5. Multi-reader multi-case (MRMC) comparative effectiveness study
No MRMC study was done. This is a 510(k) summary for a medical device (PICC catheter), focusing on nonclinical safety and performance, not diagnostic effectiveness with human readers.
6. Standalone (algorithm only without human-in-the-loop performance)
This is a physical medical device, not an algorithm. Therefore, "standalone" performance in the context of AI algorithms is not applicable. The device's performance was evaluated inherently "standalone" in bench, in vitro, and in vivo animal tests against predefined criteria.
7. Type of ground truth used
The ground truth used for these nonclinical studies is based on:
- Objective physical measurements: Electrical resistance, force at break, optical density, flow rates, pressure measurements, mechanical integrity assessments (e.g., kink resistance, leakage).
- Standardized protocols and specifications: Adherence to ISO standards (ISO 10555-1, 10555-3), BS EN standards (BS EN 13868, BS EN 20594-1, BS EN 1707), JIS T standards (JIS T 3218), and FDA Guidance documents.
- Biological efficacy criteria: For antimicrobial tests, a "minimum 4 log reduction of adherent biomass (microbial colonization)" compared to initial inoculum concentration. This is a predefined microbiological efficacy threshold.
8. Sample size for the training set
Not applicable. This device is a physical product, not an AI/ML algorithm that requires a "training set."

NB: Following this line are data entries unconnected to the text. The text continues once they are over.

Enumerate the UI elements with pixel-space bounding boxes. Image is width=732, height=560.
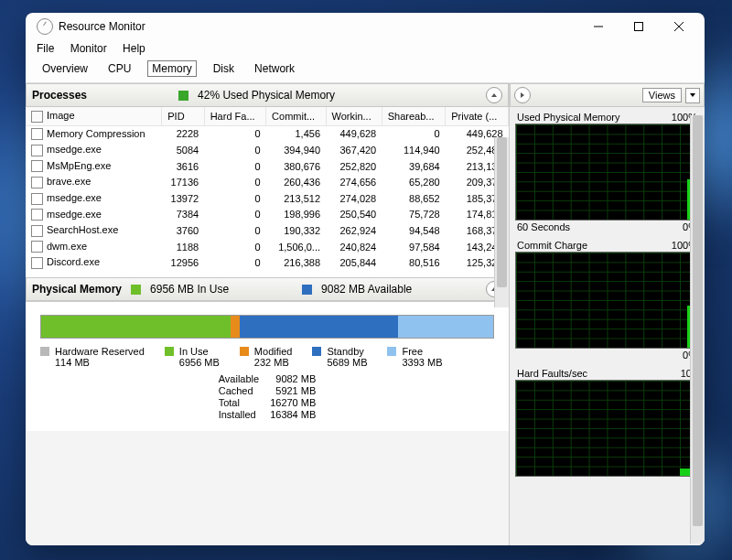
legend-item: In Use6956 MB: [165, 346, 220, 368]
memory-bar: [40, 315, 494, 339]
physical-avail: 9082 MB Available: [321, 283, 412, 296]
table-row[interactable]: msedge.exe73840198,996250,54075,728174,8…: [26, 207, 509, 223]
app-icon: [37, 18, 53, 35]
processes-status: 42% Used Physical Memory: [198, 89, 335, 102]
menubar: File Monitor Help: [26, 40, 705, 59]
legend-item: Hardware Reserved114 MB: [40, 346, 145, 368]
physical-title: Physical Memory: [32, 283, 122, 296]
table-row[interactable]: Discord.exe129560216,388205,84480,516125…: [26, 254, 509, 271]
tab-network[interactable]: Network: [251, 61, 298, 76]
scrollbar[interactable]: [494, 137, 509, 307]
nav-icon[interactable]: [514, 87, 531, 103]
chart: Commit Charge100%0%: [515, 239, 699, 361]
window-title: Resource Monitor: [59, 20, 145, 33]
membar-standby: [240, 316, 398, 338]
col-header[interactable]: PID: [162, 107, 204, 125]
chart: Hard Faults/sec1000: [515, 367, 699, 490]
menu-help[interactable]: Help: [123, 42, 145, 55]
table-row[interactable]: brave.exe171360260,436274,65665,280209,3…: [26, 174, 509, 190]
menu-file[interactable]: File: [37, 42, 54, 55]
table-row[interactable]: Memory Compression222801,456449,6280449,…: [26, 125, 509, 142]
maximize-button[interactable]: [619, 13, 659, 40]
svg-rect-1: [635, 23, 643, 31]
legend-item: Free3393 MB: [387, 346, 442, 368]
inuse-icon: [131, 285, 141, 295]
tab-cpu[interactable]: CPU: [104, 61, 135, 76]
table-row[interactable]: msedge.exe50840394,940367,420114,940252,…: [26, 142, 509, 158]
memory-legend: Hardware Reserved114 MBIn Use6956 MBModi…: [40, 346, 494, 368]
col-header[interactable]: Private (...: [446, 107, 509, 125]
chart: Used Physical Memory100%60 Seconds0%: [515, 111, 699, 233]
table-row[interactable]: SearchHost.exe37600190,332262,92494,5481…: [26, 222, 509, 239]
col-header[interactable]: Shareab...: [382, 107, 445, 125]
table-row[interactable]: dwm.exe118801,506,0...240,82497,584143,2…: [26, 239, 509, 255]
legend-item: Modified232 MB: [240, 346, 293, 368]
tab-overview[interactable]: Overview: [38, 61, 92, 76]
menu-monitor[interactable]: Monitor: [70, 42, 107, 55]
resource-monitor-window: Resource Monitor File Monitor Help Overv…: [26, 13, 705, 545]
processes-table[interactable]: ImagePIDHard Fa...Commit...Workin...Shar…: [26, 107, 509, 277]
col-header[interactable]: Hard Fa...: [204, 107, 265, 125]
collapse-icon[interactable]: [486, 87, 502, 103]
tab-disk[interactable]: Disk: [210, 61, 238, 76]
physical-header[interactable]: Physical Memory 6956 MB In Use 9082 MB A…: [26, 277, 509, 301]
membar-free: [398, 316, 493, 338]
memory-icon: [178, 91, 188, 101]
avail-icon: [302, 285, 312, 295]
col-header[interactable]: Commit...: [266, 107, 326, 125]
table-row[interactable]: MsMpEng.exe36160380,676252,82039,684213,…: [26, 158, 509, 175]
legend-item: Standby5689 MB: [312, 346, 367, 368]
tab-memory[interactable]: Memory: [147, 60, 196, 77]
table-row[interactable]: msedge.exe139720213,512274,02888,652185,…: [26, 190, 509, 207]
charts-area: Used Physical Memory100%60 Seconds0%Comm…: [510, 107, 705, 545]
col-header[interactable]: Workin...: [326, 107, 382, 125]
tabs: Overview CPU Memory Disk Network: [26, 59, 705, 82]
scrollbar[interactable]: [690, 115, 705, 544]
views-dropdown-icon[interactable]: [685, 88, 700, 103]
col-header[interactable]: Image: [26, 107, 162, 125]
memory-summary: Available9082 MBCached5921 MBTotal16270 …: [40, 373, 494, 420]
titlebar[interactable]: Resource Monitor: [26, 13, 705, 40]
physical-inuse: 6956 MB In Use: [150, 283, 229, 296]
minimize-button[interactable]: [578, 13, 619, 40]
physical-panel: Hardware Reserved114 MBIn Use6956 MBModi…: [26, 301, 509, 431]
processes-title: Processes: [32, 89, 87, 102]
close-button[interactable]: [659, 13, 699, 40]
processes-header[interactable]: Processes 42% Used Physical Memory: [26, 83, 509, 107]
membar-modified: [231, 316, 240, 338]
charts-header: Views: [510, 83, 705, 107]
membar-inuse: [41, 316, 231, 338]
views-button[interactable]: Views: [642, 88, 682, 102]
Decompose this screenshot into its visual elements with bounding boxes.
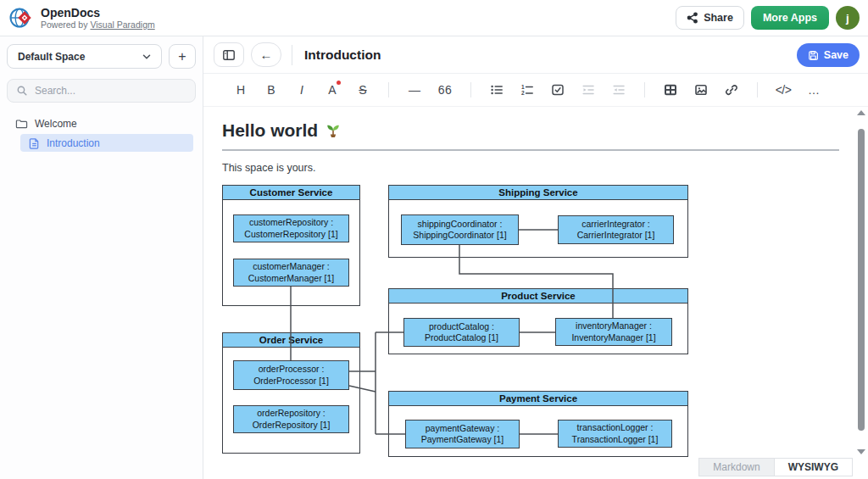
component-carrierIntegrator: carrierIntegrator :CarrierIntegrator [1] xyxy=(558,215,674,244)
tree-item-introduction[interactable]: Introduction xyxy=(20,134,193,152)
component-shippingCoordinator: shippingCoordinator :ShippingCoordinator… xyxy=(401,214,519,245)
service-customer: Customer Service xyxy=(222,185,360,306)
visual-paradigm-link[interactable]: Visual Paradigm xyxy=(90,19,154,30)
save-button[interactable]: Save xyxy=(797,43,860,67)
search-icon xyxy=(16,85,28,97)
component-transactionLogger: transactionLogger :TransactionLogger [1] xyxy=(558,420,672,448)
format-toolbar: H B I A S — 66 12 xyxy=(203,74,868,107)
heading-rule xyxy=(222,149,839,151)
task-list-icon xyxy=(551,83,565,97)
tree-item-welcome[interactable]: Welcome xyxy=(7,114,196,132)
editor-scrollbar[interactable] xyxy=(855,109,866,456)
numbered-list-button[interactable]: 12 xyxy=(515,79,540,102)
editor-area[interactable]: Hello world This space is yours. xyxy=(203,107,868,458)
bullet-list-button[interactable] xyxy=(484,79,509,102)
wysiwyg-mode-button[interactable]: WYSIWYG xyxy=(774,458,853,476)
component-productCatalog: productCatalog :ProductCatalog [1] xyxy=(403,318,520,347)
table-icon xyxy=(664,83,677,97)
more-apps-button[interactable]: More Apps xyxy=(751,6,829,30)
heading-button[interactable]: H xyxy=(228,79,253,102)
document-icon xyxy=(29,137,40,149)
link-button[interactable] xyxy=(719,79,744,102)
task-list-button[interactable] xyxy=(545,79,570,102)
component-customerManager: customerManager :CustomerManager [1] xyxy=(233,259,349,287)
powered-by: Powered byVisual Paradigm xyxy=(41,19,155,30)
svg-text:2: 2 xyxy=(521,90,525,96)
back-button[interactable]: ← xyxy=(251,42,281,67)
space-selector-value: Default Space xyxy=(18,51,85,63)
toolbar-divider xyxy=(388,82,389,97)
service-header: Shipping Service xyxy=(389,186,687,200)
font-color-button[interactable]: A xyxy=(320,79,345,102)
document-heading-text: Hello world xyxy=(222,120,318,141)
service-header: Product Service xyxy=(389,289,687,304)
avatar[interactable]: j xyxy=(836,6,860,30)
service-header: Customer Service xyxy=(223,186,359,200)
visual-paradigm-logo-icon xyxy=(8,5,34,31)
scrollbar-thumb[interactable] xyxy=(858,129,865,431)
toolbar-divider xyxy=(644,82,645,97)
component-orderProcessor: orderProcessor :OrderProcessor [1] xyxy=(233,360,349,390)
body-text: This space is yours. xyxy=(222,162,839,174)
image-icon xyxy=(694,83,708,97)
markdown-mode-button[interactable]: Markdown xyxy=(698,458,773,476)
indent-icon xyxy=(581,83,595,97)
opendocs-app: OpenDocs Powered byVisual Paradigm Share… xyxy=(0,0,868,479)
strikethrough-button[interactable]: S xyxy=(350,79,376,102)
red-dot xyxy=(337,81,341,85)
brand: OpenDocs Powered byVisual Paradigm xyxy=(8,5,155,31)
link-icon xyxy=(725,83,738,97)
outdent-button[interactable] xyxy=(606,79,632,102)
component-customerRepository: customerRepository :CustomerRepository [… xyxy=(233,214,349,242)
horizontal-rule-button[interactable]: — xyxy=(402,79,427,102)
save-label: Save xyxy=(824,49,849,61)
space-row: Default Space + xyxy=(7,44,196,69)
service-header: Payment Service xyxy=(389,392,687,406)
title-row: ← Introduction Save xyxy=(203,36,868,74)
toggle-sidebar-button[interactable] xyxy=(214,42,244,67)
document-content: Hello world This space is yours. xyxy=(203,107,868,460)
mode-toggle: Markdown WYSIWYG xyxy=(698,458,853,476)
toolbar-divider xyxy=(470,82,471,97)
scroll-down-arrow[interactable] xyxy=(857,449,865,454)
sidebar: Default Space + Welcome xyxy=(0,36,203,479)
document-heading: Hello world xyxy=(222,120,839,141)
numbered-list-icon: 12 xyxy=(520,83,534,97)
seedling-emoji-icon xyxy=(325,122,342,139)
page-tree: Welcome Introduction xyxy=(7,114,196,152)
blockquote-button[interactable]: 66 xyxy=(432,79,458,102)
component-inventoryManager: inventoryManager :InventoryManager [1] xyxy=(555,318,672,346)
search-input[interactable] xyxy=(35,85,186,97)
panel-icon xyxy=(222,48,236,62)
bullet-list-icon xyxy=(490,83,504,97)
tree-item-label: Welcome xyxy=(35,118,77,130)
powered-prefix: Powered by xyxy=(41,19,87,30)
app-name: OpenDocs xyxy=(41,6,155,19)
indent-button[interactable] xyxy=(576,79,601,102)
tree-item-label: Introduction xyxy=(47,137,100,149)
italic-button[interactable]: I xyxy=(289,79,314,102)
top-header: OpenDocs Powered byVisual Paradigm Share… xyxy=(0,0,868,36)
table-button[interactable] xyxy=(658,79,683,102)
save-icon xyxy=(808,50,819,61)
code-button[interactable]: </> xyxy=(771,79,796,102)
service-header: Order Service xyxy=(223,333,359,348)
component-diagram[interactable]: Customer Service Shipping Service Produc… xyxy=(222,183,690,460)
bold-button[interactable]: B xyxy=(259,79,284,102)
search-box[interactable] xyxy=(7,79,196,103)
divider xyxy=(292,45,292,65)
add-space-button[interactable]: + xyxy=(169,44,196,69)
body-row: Default Space + Welcome xyxy=(0,36,868,479)
folder-icon xyxy=(15,118,28,130)
page-title: Introduction xyxy=(304,47,381,63)
image-button[interactable] xyxy=(688,79,714,102)
space-selector[interactable]: Default Space xyxy=(7,44,162,69)
share-button[interactable]: Share xyxy=(676,6,744,30)
toolbar-divider xyxy=(757,82,758,97)
editor-footer: Markdown WYSIWYG xyxy=(203,458,868,479)
service-order: Order Service xyxy=(222,332,360,454)
topbar-actions: Share More Apps j xyxy=(676,6,860,30)
back-arrow-icon: ← xyxy=(260,47,273,62)
more-button[interactable]: … xyxy=(801,79,826,102)
scroll-up-arrow[interactable] xyxy=(857,110,865,115)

9. How the ground truth for the training set was established
Not applicable, as there is no training set for a physical medical device.
§ 880.5970 Percutaneous, implanted, long-term intravascular catheter.
(a)
Identification. A percutaneous, implanted, long-term intravascular catheter is a device that consists of a slender tube and any necessary connecting fittings, such as luer hubs, and accessories that facilitate the placement of the device. The device allows for repeated access to the vascular system for long-term use of 30 days or more, and it is intended for administration of fluids, medications, and nutrients; the sampling of blood; and monitoring blood pressure and temperature. The device may be constructed of metal, rubber, plastic, composite materials, or any combination of these materials and may be of single or multiple lumen design.(b)
Classification. Class II (special controls) Guidance Document: “Guidance on Premarket Notification [510(k)] Submission for Short-Term and Long-Term Intravascular Catheters.”